Undergrad One-Time Pad and Frequency Analysis

Haku · Apr 13, 2021

My lecturer said that the cryptosystem one-time pad, has a weakness which is when it is subject to frequency analysis. But after him trying to explain why that is a weakness of this system I am still unable to see why. Because the frequency of letters is completely irrelevant to the structure of the actual message right? Since a row of 10 a's could correspond to 10 different letters, doesn't that imply that frequency analysis offers no assistance when trying to crack one-time pad?

Office_Shredder · Apr 13, 2021

I agree with you on this.

Vanadium 50 · Apr 13, 2021

If the one-time pad is shorter than the message, it is vulnerable to frequency analysis. For the same reason, if a pad is reused, even in part, it is vulnerable to frequency analysis. Otherwise it is not.

Haku · Apr 14, 2021

This is what my lecturer said:

"You know 'E' is one of the most common letters in the English language, and the frequency of each letter is known. This refers to the frequency occurring in both the message to be encoded and the secret key. You are right in that the letter 'E' in the message could be encoded using any letter in the secret key, but it is most likely to be encoded using the letter 'E'. So the most frequent occurrence in the cryptotext would be 'E' encoded using 'E'. Similarly, you can compute the frequency that any letter is encoded using any other letter, and use this to get an estimate of the total frequency of any letter occurring in the cryptotext. Of course, you would need a large message to do this effectively, but the general idea still holds."

I don't think that this implies one-time pad would be vulnerable to frequency analysis though right?

Haku · Apr 14, 2021

This is another explanation I got, can someone please explain this to me?
"
The idea is that you can calculate the frequency of any letter appearing in the ciphertext. For example, the letter A could have been encoded as A+A, or B+Z, or C+Y, or D+X, or E+W and so on. So, based on the frequency of letters in English, you can calculate the probability of each of these cases occurring and hence the total frequency of A appearing in the ciphertext.

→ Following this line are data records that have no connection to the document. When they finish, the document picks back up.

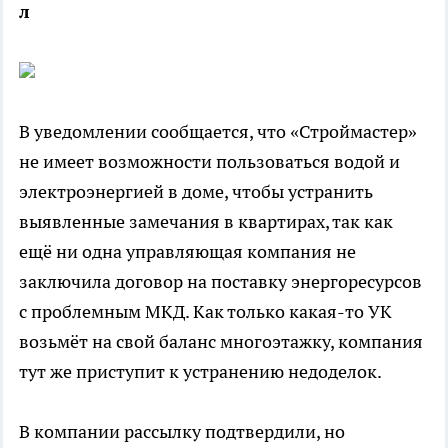
л
В уведомлении сообщается, что «Строймастер»
не имеет возможности пользоваться водой и
электроэнергией в доме, чтобы устранить
выявленные замечания в квартирах, так как
ещё ни одна управляющая компания не
заключила договор на поставку энергоресурсов
с проблемным МКД. Как только какая-то УК
возьмёт на свой баланс многоэтажку, компания
тут же приступит к устранению недоделок.
В компании рассылку подтвердили, но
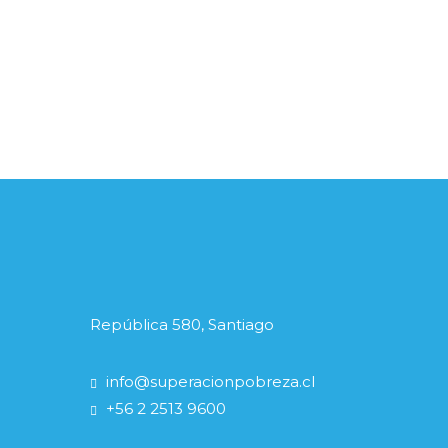
República 580, Santiago
info@superacionpobreza.cl
+56 2 2513 9600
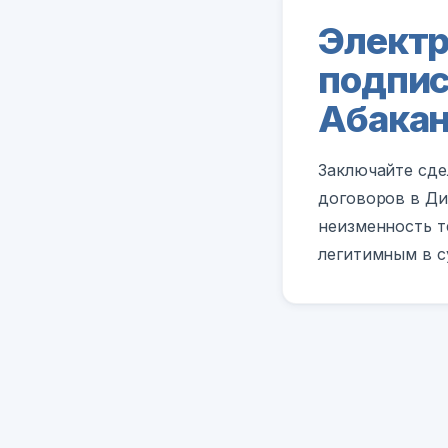
Электр
подпис
Абака
Заключайте сде
договоров в Ди
неизменность т
легитимным в с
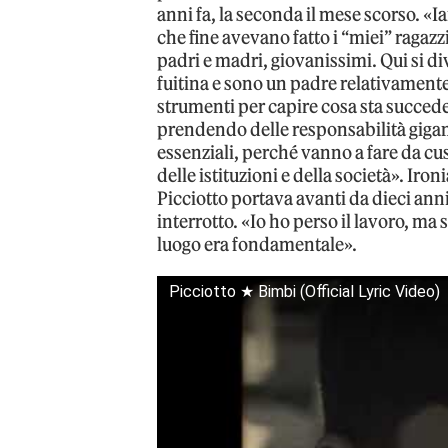
anni fa, la seconda il mese scorso. «
che fine avevano fatto i “miei” ragazz
padri e madri, giovanissimi. Qui si div
fuitina e sono un padre relativamente 
strumenti per capire cosa sta succede
prendendo delle responsabilità gigan
essenziali, perché vanno a fare da cus
delle istituzioni e della società». Iro
Picciotto portava avanti da dieci anni 
interrotto. «Io ho perso il lavoro, ma 
luogo era fondamentale».
Picciotto ★ Bimbi (Official Lyric Video)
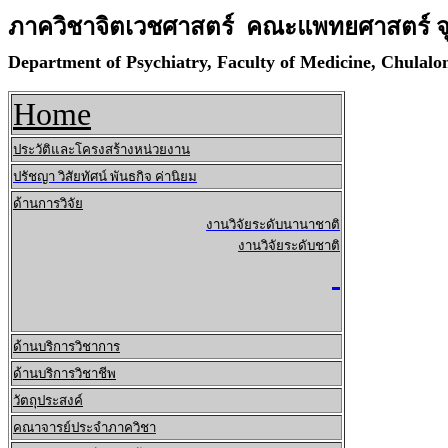
ภาควิชาจิตเวชศาสตร์
คณะแพทยศาสตร์ จุ
Department of Psychiatry, Faculty of Medicine, Chulal
Home
ประวัติและโครงสร้างหน่วยงาน
ปรัชญา วิสัยทัศน์ พันธกิจ ค่านิยม
ด้านการวิจัย
งานวิจัยระดับนานาชาติ
งานวิจัยระดับชาติ
ด้านบริการวิชาการ
ด้านบริการวิชาชีพ
วัตถุประสงค์
คณาจารย์ประจำภาควิชา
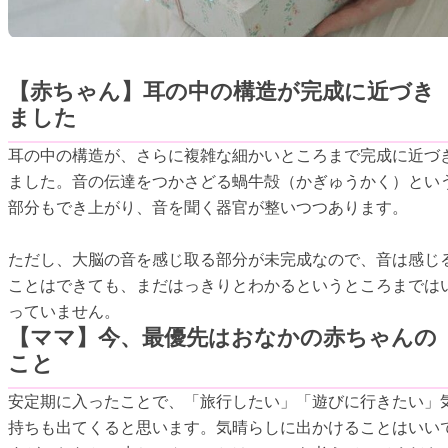
【赤ちゃん】耳の中の構造が完成に近づき
ました
耳の中の構造が、さらに複雑な細かいところまで完成に近づ
ました。音の伝達をつかさどる蝸牛殻（かぎゅうかく）とい
部分もでき上がり、音を聞く器官が整いつつあります。
ただし、大脳の音を感じ取る部分が未完成なので、音は感じ
ことはできても、まだはっきりとわかるというところまでは
っていません。
【ママ】今、最優先はおなかの赤ちゃんの
こと
安定期に入ったことで、「旅行したい」「遊びに行きたい」
持ちも出てくると思います。気晴らしに出かけることはいい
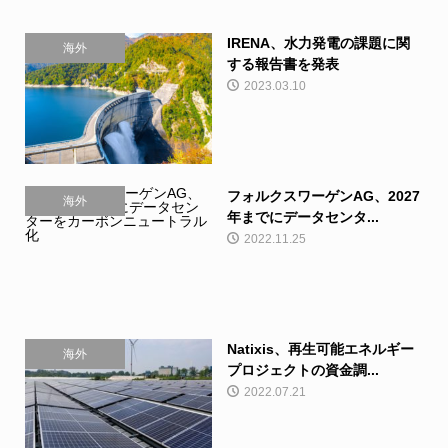
IRENA、水力発電の課題に関
海外
する報告書を発表
2023.03.10
フォルクスワーゲンAG、2027
海外
年までにデータセンタ...
2022.11.25
Natixis、再生可能エネルギー
海外
プロジェクトの資金調...
2022.07.21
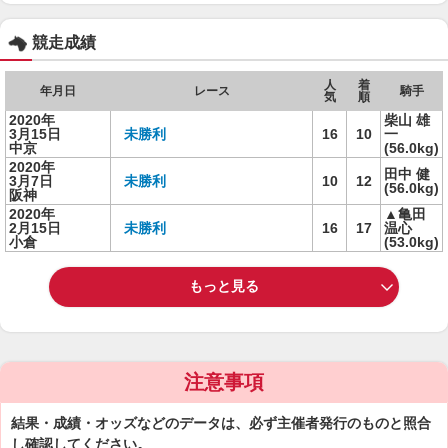
競走成績
人
着
年月日
レース
騎手
気
順
2020年
柴山 雄
3月15日
未勝利
16
10
一
中京
(56.0kg)
2020年
田中 健
3月7日
未勝利
10
12
(56.0kg)
阪神
2020年
▲亀田
2月15日
未勝利
16
17
温心
小倉
(53.0kg)
もっと見る
注意事項
結果・成績・オッズなどのデータは、必ず主催者発行のものと照合
し確認してください。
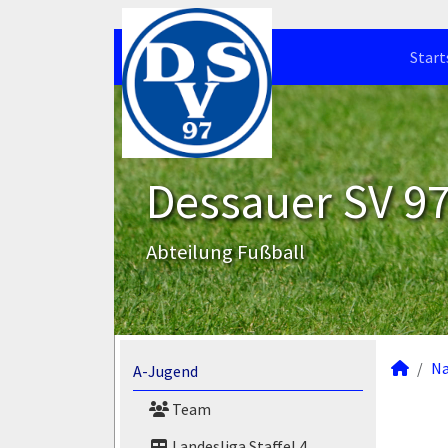
Start
Dessauer SV 97 
Abteilung Fußball
N
A-Jugend
Team
Landesliga Staffel 4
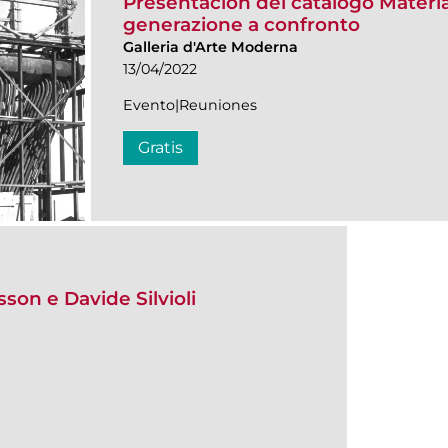
Presentación del catálogo Mater
generazione a confronto
Galleria d'Arte Moderna
13/04/2022
Evento|Reuniones
Gratis
sson e Davide Silvioli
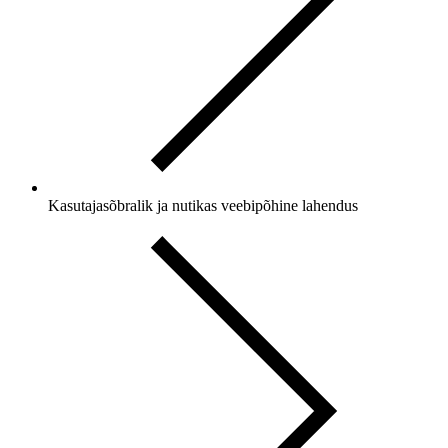
Kasutajasõbralik ja nutikas
veebipõhine lahendus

If you do then get A appearing a lot in the ciphertext (more than expected), then you could assume some proportion of these are coming from the encoding E+W (or whichever pair has a high frequency of occurring). It's pretty fiddly, but the idea is that you can compute these frequencies and with sufficiently long messages you can use some form of trial and error to estimate with high probability which letters are appearing in the message/secret key (and this is much better than just blind guessing)."

Haku · Apr 14, 2021

Update: It is vulnerable to frequency analysis because the combinations of letters has some probability, E+E being the greatest. So do the rest of the possible combinations, therefore you could expect to see some patterns in the long run. This is how I understand it now, is this correct?

Office_Shredder · Apr 14, 2021

No, E+E does not have the greatest probability of appearing. If the one time pad is done correctly, E+A,...,E+Z are all equally likely transformations of the character E.If the one time pad is like, an actual english paragraph, then yes it is vulnerable to attack. But a proper one time pad is a purely random string of characters

Haku · Apr 14, 2021

Office_Shredder said:

No, E+E does not have the greatest probability of appearing. If the one time pad is done correctly, E+A,...,E+Z are all equally likely transformations of the character E.If the one time pad is like, an actual english paragraph, then yes it is vulnerable to attack. But a proper one time pad is a purely random string of characters

Im my course they say that a book is a good example of the key, but that would not be a random string of characters would it? Is the key meant to be a completely randomly generated string of letters? Then you sum the corresponding numerical values together mod 26 and it gives you a number which you then encode as a letter correct?

Office_Shredder · Apr 14, 2021

Yes, a book is actually a bad example of a one time pad. I agree if you use a book then you are subject to a frequency analysis attack.

The best in class implementation generates completely random keys, then after you use the key once you throw it away. The hard part here is distributing the keys without anyone intercepting, since if you had a way of securely transmitting it then you already had a way of securely transmitting your message.

Throwing away the key might also be challenging, since you will need to destroy it in a way that it cannot be recovered.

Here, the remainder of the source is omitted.